Thomas Edison called the Linotype machine the “Eighth Wonder of the World” because of the way it revolutionized the printing industry and therefore the dissemination of information to the general public. Linotype, a hot metal typecasting machine that was invented by Ottmar Mergenthaler, allowed entire lines of metal type (line o’ type) to be cast for printing. This meant that whole pages could be set up line by line rather than letter by letter (a tedious and time-consuming task); books and newspapers could therefore be printed much quicker and on a much larger scale with less manpower. However, as technology continued to grow and change, less than 100 years after its invention Linotype machines became obsolete and worth only what someone would pay for the scrap metal. And yet they are and will always be an integral part of the history of print communication.
Despite technological advances in printing, some people are still trying to save the few remaining Linotype machines from the scrap yard and keep its outdated printing methods alive. A full-feature documentary called Linotype: The Film focuses on some of these people and their stories. These people, however, are not Luddites afraid of new technology. Rather, they see the value in preserving not only Mergenthaler’s ingenious machine, but also print communication history and the art of letterpress printing.

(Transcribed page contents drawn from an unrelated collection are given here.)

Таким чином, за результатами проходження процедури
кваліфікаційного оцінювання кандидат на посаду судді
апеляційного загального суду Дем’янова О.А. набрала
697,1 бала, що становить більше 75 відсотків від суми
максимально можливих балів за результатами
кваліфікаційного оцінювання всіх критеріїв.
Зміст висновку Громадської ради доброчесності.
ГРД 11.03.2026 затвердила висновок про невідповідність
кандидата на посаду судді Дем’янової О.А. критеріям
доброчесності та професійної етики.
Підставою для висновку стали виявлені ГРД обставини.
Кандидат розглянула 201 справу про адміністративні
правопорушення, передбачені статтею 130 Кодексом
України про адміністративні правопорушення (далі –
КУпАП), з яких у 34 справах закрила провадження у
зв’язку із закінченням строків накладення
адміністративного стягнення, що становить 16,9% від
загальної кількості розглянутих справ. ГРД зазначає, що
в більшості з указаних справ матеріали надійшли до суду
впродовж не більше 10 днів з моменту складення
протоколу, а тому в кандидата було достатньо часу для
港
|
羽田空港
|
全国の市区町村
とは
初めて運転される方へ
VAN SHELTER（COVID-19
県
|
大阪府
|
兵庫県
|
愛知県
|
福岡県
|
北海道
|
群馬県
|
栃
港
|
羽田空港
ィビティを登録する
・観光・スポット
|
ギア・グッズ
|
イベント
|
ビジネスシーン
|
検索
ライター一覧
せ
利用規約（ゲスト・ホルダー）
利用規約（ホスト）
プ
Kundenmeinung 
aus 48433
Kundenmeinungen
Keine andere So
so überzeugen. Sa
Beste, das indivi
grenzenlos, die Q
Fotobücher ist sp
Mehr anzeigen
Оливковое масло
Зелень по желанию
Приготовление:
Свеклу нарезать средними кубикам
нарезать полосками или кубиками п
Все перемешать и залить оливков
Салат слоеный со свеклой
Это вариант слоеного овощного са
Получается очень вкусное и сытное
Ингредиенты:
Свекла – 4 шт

I’ve never had the honour of using a Linotype machine (although I saw a similar typecasting machine called an Intertype at Gaspereau Press’ Wayzgoose last fall) but as a letterpress enthusiast and hobby printer I look forward to watching Linotype: The Film and learning more about these complicated machines, their place in our history, and their place in our future.
The DVD of Linotype: The Film is set to be released this summer. Screenings are currently happening around the globe but, alas, so far nothing has been scheduled in Canada, let alone Halifax, Nova Scotia (I’ve contacted the director about it, but don’t get too excited yet).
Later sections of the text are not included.